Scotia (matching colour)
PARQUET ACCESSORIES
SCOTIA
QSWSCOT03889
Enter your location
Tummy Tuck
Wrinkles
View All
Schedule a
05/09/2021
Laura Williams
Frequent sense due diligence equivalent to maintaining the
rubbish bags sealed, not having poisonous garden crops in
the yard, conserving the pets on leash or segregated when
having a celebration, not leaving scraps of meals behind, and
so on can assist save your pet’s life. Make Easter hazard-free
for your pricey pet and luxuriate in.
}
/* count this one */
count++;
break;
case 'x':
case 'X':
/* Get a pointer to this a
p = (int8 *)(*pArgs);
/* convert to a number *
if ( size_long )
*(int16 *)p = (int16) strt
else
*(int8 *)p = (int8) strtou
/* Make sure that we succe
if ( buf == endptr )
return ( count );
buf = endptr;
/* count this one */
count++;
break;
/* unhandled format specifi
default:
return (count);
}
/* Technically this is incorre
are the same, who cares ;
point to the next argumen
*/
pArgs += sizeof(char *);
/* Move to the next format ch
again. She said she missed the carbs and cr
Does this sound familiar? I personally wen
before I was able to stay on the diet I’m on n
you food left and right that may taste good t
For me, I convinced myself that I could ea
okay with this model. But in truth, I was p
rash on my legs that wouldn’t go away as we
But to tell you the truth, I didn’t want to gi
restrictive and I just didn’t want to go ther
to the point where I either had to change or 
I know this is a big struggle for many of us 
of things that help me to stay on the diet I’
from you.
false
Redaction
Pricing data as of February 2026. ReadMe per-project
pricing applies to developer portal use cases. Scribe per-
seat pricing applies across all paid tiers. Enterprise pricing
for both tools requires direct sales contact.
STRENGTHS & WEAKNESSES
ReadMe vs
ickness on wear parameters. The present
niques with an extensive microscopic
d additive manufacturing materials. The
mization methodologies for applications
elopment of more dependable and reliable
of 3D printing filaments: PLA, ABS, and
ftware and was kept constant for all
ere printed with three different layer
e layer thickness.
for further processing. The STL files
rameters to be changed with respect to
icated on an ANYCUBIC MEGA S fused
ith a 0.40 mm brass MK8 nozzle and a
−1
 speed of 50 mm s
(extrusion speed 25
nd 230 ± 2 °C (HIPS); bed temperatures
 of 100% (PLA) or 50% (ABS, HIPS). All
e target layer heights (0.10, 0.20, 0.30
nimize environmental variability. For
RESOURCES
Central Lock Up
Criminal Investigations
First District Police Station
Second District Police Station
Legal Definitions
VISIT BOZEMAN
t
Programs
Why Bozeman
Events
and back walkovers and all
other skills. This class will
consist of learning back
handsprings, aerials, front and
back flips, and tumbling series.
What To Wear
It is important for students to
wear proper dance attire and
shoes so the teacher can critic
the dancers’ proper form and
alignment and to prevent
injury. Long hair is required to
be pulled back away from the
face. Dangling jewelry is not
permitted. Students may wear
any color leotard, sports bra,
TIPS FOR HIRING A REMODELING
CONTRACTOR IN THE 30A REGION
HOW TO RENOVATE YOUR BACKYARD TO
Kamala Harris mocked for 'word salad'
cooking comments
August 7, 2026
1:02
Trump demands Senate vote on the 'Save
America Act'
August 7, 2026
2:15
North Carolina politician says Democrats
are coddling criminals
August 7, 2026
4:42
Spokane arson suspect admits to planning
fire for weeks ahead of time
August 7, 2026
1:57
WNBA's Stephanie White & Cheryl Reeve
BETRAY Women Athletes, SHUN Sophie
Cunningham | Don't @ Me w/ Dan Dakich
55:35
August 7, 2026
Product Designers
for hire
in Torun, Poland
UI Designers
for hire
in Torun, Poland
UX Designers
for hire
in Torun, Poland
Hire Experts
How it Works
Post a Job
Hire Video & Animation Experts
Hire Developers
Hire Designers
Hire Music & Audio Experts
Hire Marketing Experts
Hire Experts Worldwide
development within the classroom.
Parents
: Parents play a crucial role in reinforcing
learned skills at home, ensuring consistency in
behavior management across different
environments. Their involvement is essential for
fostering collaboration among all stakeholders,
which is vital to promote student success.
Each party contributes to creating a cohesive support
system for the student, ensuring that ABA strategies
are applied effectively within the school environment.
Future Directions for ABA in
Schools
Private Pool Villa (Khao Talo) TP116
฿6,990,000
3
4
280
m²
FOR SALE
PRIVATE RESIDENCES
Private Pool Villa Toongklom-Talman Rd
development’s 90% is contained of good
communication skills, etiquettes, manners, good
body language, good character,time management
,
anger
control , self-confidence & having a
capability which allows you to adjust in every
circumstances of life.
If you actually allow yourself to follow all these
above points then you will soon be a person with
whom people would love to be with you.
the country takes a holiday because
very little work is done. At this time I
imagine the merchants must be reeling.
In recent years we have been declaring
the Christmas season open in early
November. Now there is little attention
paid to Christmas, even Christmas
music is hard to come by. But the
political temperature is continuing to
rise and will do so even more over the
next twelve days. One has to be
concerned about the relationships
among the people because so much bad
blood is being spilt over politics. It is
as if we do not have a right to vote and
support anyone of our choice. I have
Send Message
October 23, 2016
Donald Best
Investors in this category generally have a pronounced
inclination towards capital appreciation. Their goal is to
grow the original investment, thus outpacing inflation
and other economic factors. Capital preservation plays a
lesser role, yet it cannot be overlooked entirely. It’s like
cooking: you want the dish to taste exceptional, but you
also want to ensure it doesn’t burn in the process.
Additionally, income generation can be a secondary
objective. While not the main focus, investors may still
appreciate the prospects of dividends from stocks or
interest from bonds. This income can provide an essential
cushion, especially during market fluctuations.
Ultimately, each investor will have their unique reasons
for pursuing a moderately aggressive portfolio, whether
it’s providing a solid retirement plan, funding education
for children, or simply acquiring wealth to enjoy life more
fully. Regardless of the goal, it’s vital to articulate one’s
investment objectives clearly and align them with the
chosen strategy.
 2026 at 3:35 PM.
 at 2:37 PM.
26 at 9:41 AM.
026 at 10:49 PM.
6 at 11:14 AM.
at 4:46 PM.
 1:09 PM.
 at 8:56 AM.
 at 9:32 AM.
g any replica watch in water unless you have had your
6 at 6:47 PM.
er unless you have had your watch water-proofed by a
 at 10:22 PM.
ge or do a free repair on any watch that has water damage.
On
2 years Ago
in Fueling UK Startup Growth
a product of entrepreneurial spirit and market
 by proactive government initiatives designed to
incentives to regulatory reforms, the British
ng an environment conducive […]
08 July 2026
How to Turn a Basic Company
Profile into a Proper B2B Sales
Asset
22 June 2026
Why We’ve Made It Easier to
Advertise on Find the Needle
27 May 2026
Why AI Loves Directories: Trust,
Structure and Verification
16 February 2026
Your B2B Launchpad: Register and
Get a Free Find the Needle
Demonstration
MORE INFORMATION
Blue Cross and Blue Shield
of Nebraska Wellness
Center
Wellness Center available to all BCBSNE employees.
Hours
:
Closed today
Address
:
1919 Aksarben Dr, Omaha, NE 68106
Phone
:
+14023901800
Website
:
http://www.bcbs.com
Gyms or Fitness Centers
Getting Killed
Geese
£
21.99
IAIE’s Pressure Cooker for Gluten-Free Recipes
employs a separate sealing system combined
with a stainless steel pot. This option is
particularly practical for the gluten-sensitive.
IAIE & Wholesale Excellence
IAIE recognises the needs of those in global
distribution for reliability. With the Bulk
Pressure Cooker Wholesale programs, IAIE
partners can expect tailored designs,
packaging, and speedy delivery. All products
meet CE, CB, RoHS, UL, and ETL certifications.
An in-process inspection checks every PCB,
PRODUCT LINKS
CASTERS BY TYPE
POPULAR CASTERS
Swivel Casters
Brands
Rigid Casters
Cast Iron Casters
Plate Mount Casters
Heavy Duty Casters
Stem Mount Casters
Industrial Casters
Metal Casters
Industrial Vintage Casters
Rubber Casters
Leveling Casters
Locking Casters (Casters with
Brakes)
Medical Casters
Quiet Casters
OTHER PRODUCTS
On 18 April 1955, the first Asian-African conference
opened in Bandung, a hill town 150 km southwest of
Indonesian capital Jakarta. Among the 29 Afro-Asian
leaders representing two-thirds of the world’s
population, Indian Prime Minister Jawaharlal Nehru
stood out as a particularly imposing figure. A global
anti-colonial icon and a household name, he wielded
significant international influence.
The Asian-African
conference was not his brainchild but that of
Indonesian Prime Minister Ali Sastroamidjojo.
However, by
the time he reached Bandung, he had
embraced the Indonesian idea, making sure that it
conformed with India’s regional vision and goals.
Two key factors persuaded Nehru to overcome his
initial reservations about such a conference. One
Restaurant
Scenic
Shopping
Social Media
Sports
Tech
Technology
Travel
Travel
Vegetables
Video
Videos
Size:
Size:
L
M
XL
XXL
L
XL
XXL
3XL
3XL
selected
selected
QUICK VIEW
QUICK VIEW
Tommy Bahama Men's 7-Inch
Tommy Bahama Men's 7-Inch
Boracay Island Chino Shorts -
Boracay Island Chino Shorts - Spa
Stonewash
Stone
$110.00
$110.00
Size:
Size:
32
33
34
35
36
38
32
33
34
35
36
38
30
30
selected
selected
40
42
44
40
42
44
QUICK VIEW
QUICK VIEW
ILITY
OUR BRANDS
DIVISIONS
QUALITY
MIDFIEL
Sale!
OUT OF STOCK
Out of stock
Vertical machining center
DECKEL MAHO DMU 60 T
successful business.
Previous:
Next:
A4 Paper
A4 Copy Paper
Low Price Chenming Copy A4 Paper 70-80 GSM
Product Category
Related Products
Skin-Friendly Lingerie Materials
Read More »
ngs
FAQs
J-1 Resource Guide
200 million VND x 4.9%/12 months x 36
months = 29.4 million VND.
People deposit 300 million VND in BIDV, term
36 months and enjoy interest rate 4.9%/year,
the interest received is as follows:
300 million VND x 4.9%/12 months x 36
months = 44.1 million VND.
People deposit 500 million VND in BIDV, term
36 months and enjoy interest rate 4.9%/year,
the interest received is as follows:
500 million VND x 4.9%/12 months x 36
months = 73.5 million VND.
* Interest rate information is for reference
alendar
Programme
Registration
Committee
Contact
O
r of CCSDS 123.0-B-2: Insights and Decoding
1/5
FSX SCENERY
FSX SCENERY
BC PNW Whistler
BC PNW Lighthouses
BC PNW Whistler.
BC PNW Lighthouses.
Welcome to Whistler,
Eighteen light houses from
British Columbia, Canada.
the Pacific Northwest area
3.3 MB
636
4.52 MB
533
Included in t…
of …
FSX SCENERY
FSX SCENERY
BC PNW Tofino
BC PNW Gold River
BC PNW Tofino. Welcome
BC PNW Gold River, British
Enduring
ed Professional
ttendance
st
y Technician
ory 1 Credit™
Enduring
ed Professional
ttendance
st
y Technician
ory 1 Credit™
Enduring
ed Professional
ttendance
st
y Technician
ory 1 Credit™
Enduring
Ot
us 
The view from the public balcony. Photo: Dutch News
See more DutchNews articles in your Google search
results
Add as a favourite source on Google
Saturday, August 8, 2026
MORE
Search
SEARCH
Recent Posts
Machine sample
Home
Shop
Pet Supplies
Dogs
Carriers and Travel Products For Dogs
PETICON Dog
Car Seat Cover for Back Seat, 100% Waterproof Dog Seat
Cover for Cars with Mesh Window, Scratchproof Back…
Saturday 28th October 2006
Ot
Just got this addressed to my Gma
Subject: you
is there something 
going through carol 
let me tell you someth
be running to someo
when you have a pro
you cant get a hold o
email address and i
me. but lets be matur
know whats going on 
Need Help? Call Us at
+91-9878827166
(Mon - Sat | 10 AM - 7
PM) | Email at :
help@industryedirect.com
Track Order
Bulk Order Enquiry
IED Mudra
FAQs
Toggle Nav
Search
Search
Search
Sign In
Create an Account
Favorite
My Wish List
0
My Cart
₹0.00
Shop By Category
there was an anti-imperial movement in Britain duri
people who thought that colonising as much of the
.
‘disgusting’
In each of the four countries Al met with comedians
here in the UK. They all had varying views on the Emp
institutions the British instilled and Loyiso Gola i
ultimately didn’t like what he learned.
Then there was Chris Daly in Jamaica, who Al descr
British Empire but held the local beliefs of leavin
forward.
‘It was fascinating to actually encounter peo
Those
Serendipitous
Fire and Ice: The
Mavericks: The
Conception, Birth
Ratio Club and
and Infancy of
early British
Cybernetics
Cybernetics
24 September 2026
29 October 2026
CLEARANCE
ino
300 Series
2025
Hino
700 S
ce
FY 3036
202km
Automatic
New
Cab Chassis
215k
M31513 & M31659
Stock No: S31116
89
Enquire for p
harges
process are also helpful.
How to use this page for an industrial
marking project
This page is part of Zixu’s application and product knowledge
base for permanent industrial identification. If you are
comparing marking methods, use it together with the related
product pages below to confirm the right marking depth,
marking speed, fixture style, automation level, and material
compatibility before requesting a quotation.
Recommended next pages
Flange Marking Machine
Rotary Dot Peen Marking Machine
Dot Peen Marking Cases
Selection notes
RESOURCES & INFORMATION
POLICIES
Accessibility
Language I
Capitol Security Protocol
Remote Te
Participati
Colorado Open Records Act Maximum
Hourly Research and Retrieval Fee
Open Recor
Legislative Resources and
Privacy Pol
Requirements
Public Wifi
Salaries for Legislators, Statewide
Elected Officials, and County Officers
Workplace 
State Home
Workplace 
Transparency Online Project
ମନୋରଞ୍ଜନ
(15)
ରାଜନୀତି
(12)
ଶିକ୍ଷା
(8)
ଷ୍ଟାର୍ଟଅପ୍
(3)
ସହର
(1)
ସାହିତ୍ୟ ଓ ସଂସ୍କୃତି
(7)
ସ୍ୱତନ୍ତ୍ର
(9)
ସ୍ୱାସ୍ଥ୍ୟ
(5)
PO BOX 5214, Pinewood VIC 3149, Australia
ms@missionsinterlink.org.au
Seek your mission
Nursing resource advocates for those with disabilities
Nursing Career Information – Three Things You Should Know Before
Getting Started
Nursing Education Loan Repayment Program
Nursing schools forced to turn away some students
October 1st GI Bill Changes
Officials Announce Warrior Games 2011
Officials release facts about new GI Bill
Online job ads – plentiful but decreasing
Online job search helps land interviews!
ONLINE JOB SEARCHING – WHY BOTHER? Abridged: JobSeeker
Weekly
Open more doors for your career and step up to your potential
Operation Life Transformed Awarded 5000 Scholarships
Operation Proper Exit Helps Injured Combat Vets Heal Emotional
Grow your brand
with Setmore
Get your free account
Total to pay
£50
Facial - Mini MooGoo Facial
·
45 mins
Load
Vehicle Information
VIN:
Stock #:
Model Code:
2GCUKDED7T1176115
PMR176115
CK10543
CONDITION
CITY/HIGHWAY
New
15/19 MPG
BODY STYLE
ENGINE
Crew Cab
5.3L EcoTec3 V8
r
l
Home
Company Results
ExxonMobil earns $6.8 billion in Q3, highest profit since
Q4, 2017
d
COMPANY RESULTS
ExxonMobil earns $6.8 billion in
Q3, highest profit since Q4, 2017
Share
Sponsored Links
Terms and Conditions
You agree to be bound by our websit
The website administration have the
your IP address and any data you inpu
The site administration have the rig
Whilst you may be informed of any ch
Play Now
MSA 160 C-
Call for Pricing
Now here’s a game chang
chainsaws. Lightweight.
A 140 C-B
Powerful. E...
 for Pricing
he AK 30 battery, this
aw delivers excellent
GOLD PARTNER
= = = = =
Print, without alteration, only the lines above between the one holding "there was an" and the one holding "October 1st GI Bill Changes", inclusive.

- **COMPLETED EXERCISE**
there was an anti-imperial movement in Britain duri
people who thought that colonising as much of the
.
‘disgusting’
In each of the four countries Al met with comedians
here in the UK. They all had varying views on the Emp
institutions the British instilled and Loyiso Gola i
ultimately didn’t like what he learned.
Then there was Chris Daly in Jamaica, who Al descr
British Empire but held the local beliefs of leavin
forward.
‘It was fascinating to actually encounter peo
Those
Serendipitous
Fire and Ice: The
Mavericks: The
Conception, Birth
Ratio Club and
and Infancy of
early British
Cybernetics
Cybernetics
24 September 2026
29 October 2026
CLEARANCE
ino
300 Series
2025
Hino
700 S
ce
FY 3036
202km
Automatic
New
Cab Chassis
215k
M31513 & M31659
Stock No: S31116
89
Enquire for p
harges
process are also helpful.
How to use this page for an industrial
marking project
This page is part of Zixu’s application and product knowledge
base for permanent industrial identification. If you are
comparing marking methods, use it together with the related
product pages below to confirm the right marking depth,
marking speed, fixture style, automation level, and material
compatibility before requesting a quotation.
Recommended next pages
Flange Marking Machine
Rotary Dot Peen Marking Machine
Dot Peen Marking Cases
Selection notes
RESOURCES & INFORMATION
POLICIES
Accessibility
Language I
Capitol Security Protocol
Remote Te
Participati
Colorado Open Records Act Maximum
Hourly Research and Retrieval Fee
Open Recor
Legislative Resources and
Privacy Pol
Requirements
Public Wifi
Salaries for Legislators, Statewide
Elected Officials, and County Officers
Workplace 
State Home
Workplace 
Transparency Online Project
ମନୋରଞ୍ଜନ
(15)
ରାଜନୀତି
(12)
ଶିକ୍ଷା
(8)
ଷ୍ଟାର୍ଟଅପ୍
(3)
ସହର
(1)
ସାହିତ୍ୟ ଓ ସଂସ୍କୃତି
(7)
ସ୍ୱତନ୍ତ୍ର
(9)
ସ୍ୱାସ୍ଥ୍ୟ
(5)
PO BOX 5214, Pinewood VIC 3149, Australia
ms@missionsinterlink.org.au
Seek your mission
Nursing resource advocates for those with disabilities
Nursing Career Information – Three Things You Should Know Before
Getting Started
Nursing Education Loan Repayment Program
Nursing schools forced to turn away some students
October 1st GI Bill Changes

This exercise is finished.